Navigate to Self Service Manager > Password Manager from the left-hand menu.
On the Password Manager page, click the Add Policies button to create a new password policy.
Password policy name and permissions:
Enter a Policy Name to identify the policy.
Enable the required permissions for the policy by selecting the desired options:
Reset Password: Allows users to securely reset their Active Directory password without needing the old one. Verification is done through MFA methods to ensure secure access recovery.
Unlock Account: Let users unlock their own AD accounts using MFA when initiating a password reset. This reduces dependency on IT support for account recovery.
Self Update: Enables users to update their personal AD profile information (e.g., contact number, department) directly through their dashboard.
Change Password: Let users change their AD password after login. This requires them to enter the current password for verification.
Once you've entered the policy name and selected the permissions, click the Next button to proceed with additional configuration.
Apply Password Policy to Selected Users:
After configuring the policy settings, the next step is to assign users or groups to the password policy.
Go to the Users tab in the policy configuration window.
Select the appropriate Search Base to define the user scope.

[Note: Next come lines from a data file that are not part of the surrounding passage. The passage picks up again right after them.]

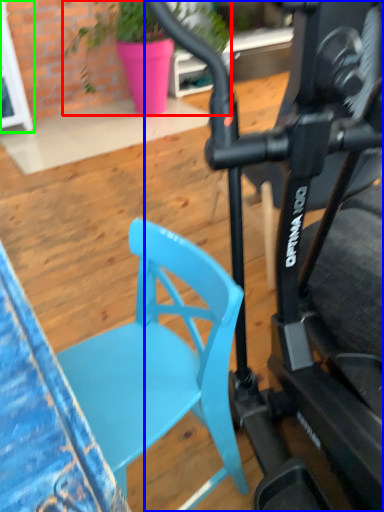 Question: Which object is the farthest from houseplant (highlighted by a red box)? Choose among these: bicycle (highlighted by a blue box) or glass door (highlighted by a green box).

Choices:
 (A) bicycle
 (B) glass door

Answer: (A) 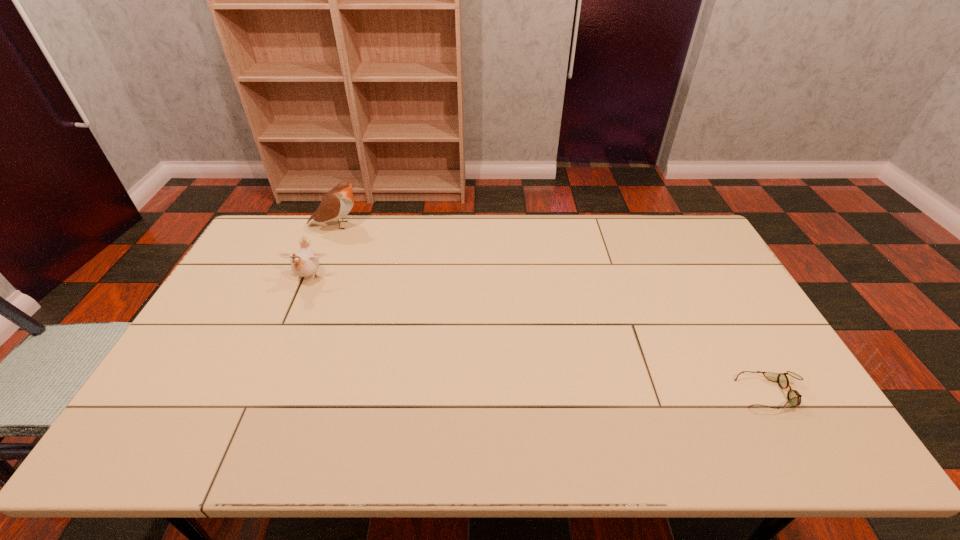 Locate an element on the screen. The height and width of the screenshot is (540, 960). blank space located on the front-facing side of the nearest object is located at coordinates 617,394.

Image resolution: width=960 pixels, height=540 pixels. In order to click on object that is at the far edge in this screenshot , I will do `click(337, 203)`.

This screenshot has width=960, height=540. Find the location of `object that is at the right edge`. object that is at the right edge is located at coordinates (794, 398).

I want to click on free space at the far edge of the desktop, so click(555, 247).

This screenshot has width=960, height=540. What are the coordinates of `free space at the near edge` in the screenshot? It's located at (739, 431).

I want to click on vacant space at the left edge of the desktop, so click(171, 392).

In the image, there is a desktop. Find the location of `vacant space at the far right corner`. vacant space at the far right corner is located at coordinates (650, 220).

Find the location of `unoccupied position between the spectacles and the taller bird`. unoccupied position between the spectacles and the taller bird is located at coordinates (554, 309).

You are a GUI agent. You are given a task and a screenshot of the screen. Output one action in this format:
    pyautogui.click(x=<x>, y=<y>)
    Task: Click on the vacant space that's between the second shortest object and the spectacles
    The width and height of the screenshot is (960, 540).
    Given the screenshot: What is the action you would take?
    pyautogui.click(x=540, y=336)

Locate an element on the screen. free spot between the rightmost object and the second nearest object is located at coordinates click(x=540, y=336). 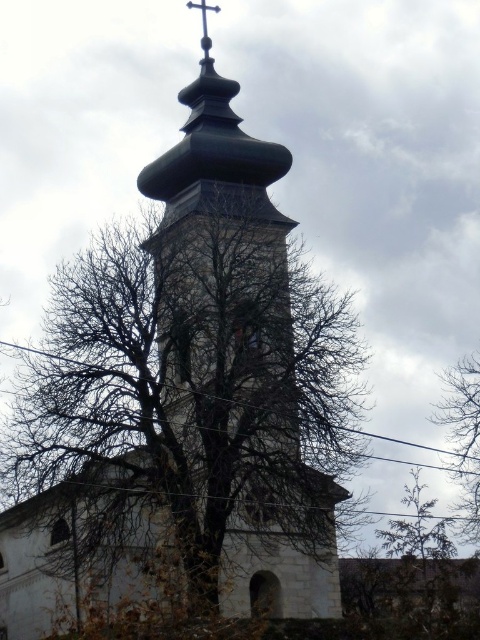 Question: Considering the real-world distances, which object is farthest from the metallic cross at upper center?

Choices:
 (A) brown leafy tree at upper right
 (B) bare branches at center
 (C) green stone tower at center
 (D) green textured tree at center

Answer: (D)

Question: Which of the following is the farthest from the observer?

Choices:
 (A) (264, 413)
 (B) (422, 524)
 (C) (477, 436)

Answer: (B)

Question: Which object appears closest to the camera in this image?

Choices:
 (A) brown leafy tree at upper right
 (B) green textured tree at center
 (C) metallic cross at upper center

Answer: (B)

Question: Can you confirm if bare branches at center is smaller than brown leafy tree at upper right?

Choices:
 (A) no
 (B) yes

Answer: (A)

Question: Is bare branches at center positioned before green stone tower at center?

Choices:
 (A) no
 (B) yes

Answer: (B)

Question: Does green stone tower at center appear under brown leafy tree at upper right?

Choices:
 (A) yes
 (B) no

Answer: (B) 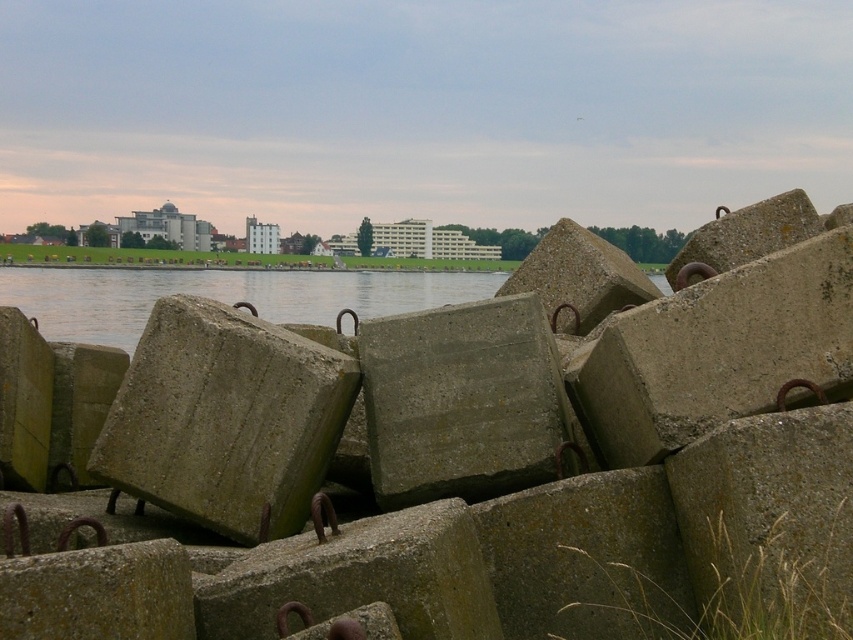 Who is lower down, gray concrete tetrapod at center or green concrete tetrapod at center?

Positioned lower is green concrete tetrapod at center.

Is the position of gray concrete tetrapod at center more distant than that of green concrete tetrapod at center?

That is False.

Between point (643, 616) and point (109, 410), which one is positioned behind?

Point (109, 410)

You are a GUI agent. You are given a task and a screenshot of the screen. Output one action in this format:
    pyautogui.click(x=<x>, y=<y>)
    Task: Click on the gray concrete tetrapod at center
    
    Given the screenshot: What is the action you would take?
    pyautogui.click(x=454, y=456) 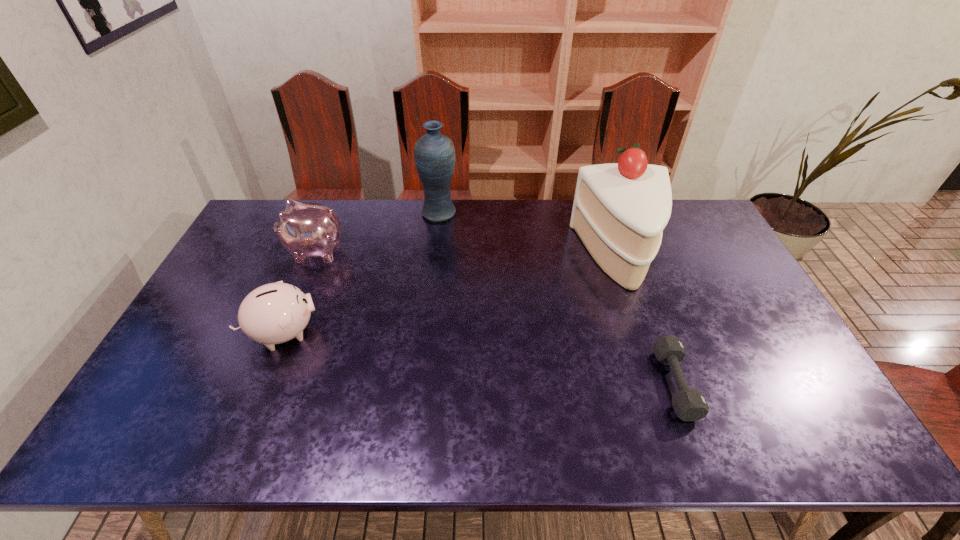 In order to click on the third object from right to left in this screenshot , I will do `click(434, 153)`.

The image size is (960, 540). I want to click on vase, so click(x=434, y=153).

The height and width of the screenshot is (540, 960). I want to click on cake, so click(619, 212).

This screenshot has width=960, height=540. I want to click on the farther piggy bank, so click(306, 230).

The width and height of the screenshot is (960, 540). I want to click on the nearer piggy bank, so [x=274, y=313].

Where is `the shortest object`? the shortest object is located at coordinates (689, 404).

Find the location of a particular element. The height and width of the screenshot is (540, 960). vacant space located on the left of the farthest object is located at coordinates (331, 213).

Locate an element on the screen. The height and width of the screenshot is (540, 960). vacant region located 0.340m on the left of the cake is located at coordinates (473, 256).

Find the location of a particular element. vacant space positioned on the front facing side of the farther piggy bank is located at coordinates (236, 251).

Identify the location of free space located on the front facing side of the farther piggy bank. The image size is (960, 540). (266, 251). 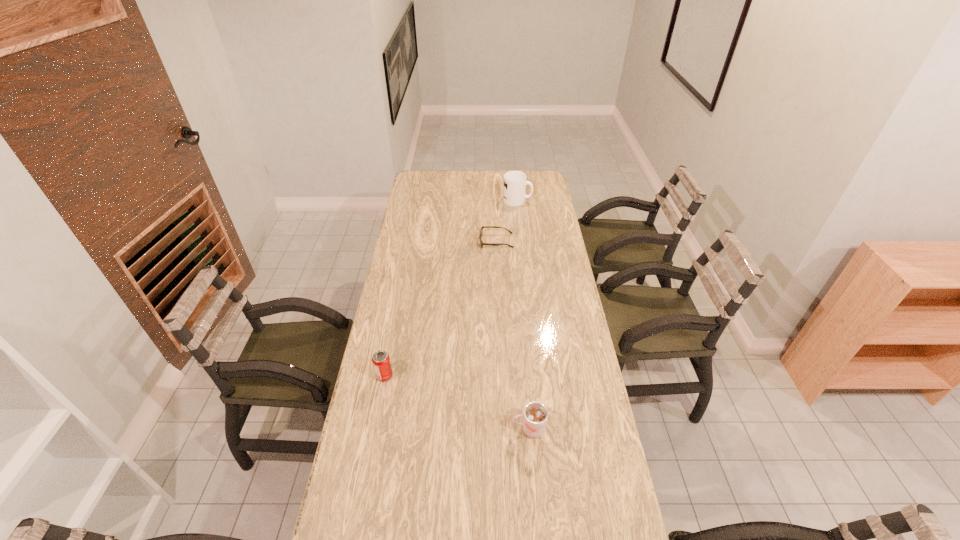 This screenshot has height=540, width=960. Find the location of `the tallest object`. the tallest object is located at coordinates (515, 182).

You are a GUI agent. You are given a task and a screenshot of the screen. Output one action in this format:
    pyautogui.click(x=<x>, y=<y>)
    Task: Click on the farthest object
    This screenshot has width=960, height=540.
    Given the screenshot: What is the action you would take?
    pyautogui.click(x=515, y=182)

Where is `the nearest object`? the nearest object is located at coordinates (535, 416).

Find the location of `soda can`. soda can is located at coordinates (381, 362).

You are a GUI agent. You are given a task and a screenshot of the screen. Output one action in this format:
    pyautogui.click(x=<x>, y=<y>)
    Task: Click on the leftmost object
    This screenshot has width=960, height=540.
    Given the screenshot: What is the action you would take?
    pyautogui.click(x=381, y=362)

Where is `the second farthest object`? The image size is (960, 540). the second farthest object is located at coordinates (481, 230).

I want to click on the shortest object, so click(481, 230).

Where is `vacant space situated 0.070m on the handle side of the mug`? Image resolution: width=960 pixels, height=540 pixels. vacant space situated 0.070m on the handle side of the mug is located at coordinates [x=545, y=200].

Locate an element on the screen. blank space located on the side with the handle of the cup is located at coordinates (395, 429).

Find the location of a particular element. The image size is (960, 540). vacant space positioned 0.160m on the side with the handle of the cup is located at coordinates (459, 429).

Click the Search button to display a list of users from the selected search base.
You can also search for a specific user by entering their username in the search bar.
From the displayed list, select the users to whom you want to apply the newly created password policy.
Once the users are selected, click on the next button to proceed to the password policy enforcer or select groups to assign the password policy.
Apply Password Policy to Selected Groups:
Go to the Groups tab in the policy configuration window.
Select the appropriate Search Base to define the user group scope.
Click the Search button to display a list of groups from the selected search base.
You can also search for a specific group by entering the group name in the search bar.
From the displayed list, select the user groups to whom you want to apply the newly created password policy.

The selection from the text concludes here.